__Task requirements__. Look through the listing below for the string "jednak". Say how many lines hold it, and nothing else.

__The records__.
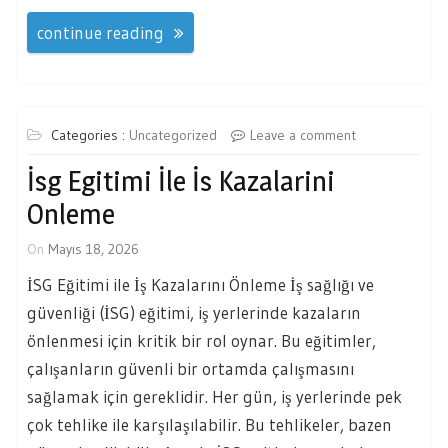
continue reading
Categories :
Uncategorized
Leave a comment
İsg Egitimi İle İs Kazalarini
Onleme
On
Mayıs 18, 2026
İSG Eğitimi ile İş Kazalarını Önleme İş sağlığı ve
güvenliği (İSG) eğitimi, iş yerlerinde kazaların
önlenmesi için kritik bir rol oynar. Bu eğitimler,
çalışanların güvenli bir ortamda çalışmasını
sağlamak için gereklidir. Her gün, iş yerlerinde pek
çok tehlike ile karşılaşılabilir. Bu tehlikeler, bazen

...

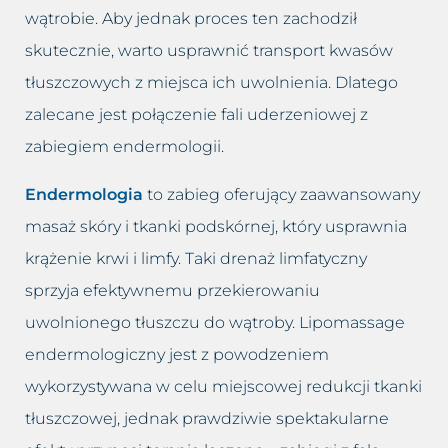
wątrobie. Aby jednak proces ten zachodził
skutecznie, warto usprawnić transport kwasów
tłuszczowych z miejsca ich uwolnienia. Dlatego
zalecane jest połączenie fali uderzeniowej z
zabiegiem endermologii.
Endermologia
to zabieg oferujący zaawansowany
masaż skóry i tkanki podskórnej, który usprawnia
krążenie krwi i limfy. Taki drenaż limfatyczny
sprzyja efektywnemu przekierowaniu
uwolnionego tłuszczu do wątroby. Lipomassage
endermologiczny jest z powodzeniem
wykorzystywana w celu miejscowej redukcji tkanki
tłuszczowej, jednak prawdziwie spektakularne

__Solution to this problem__. 2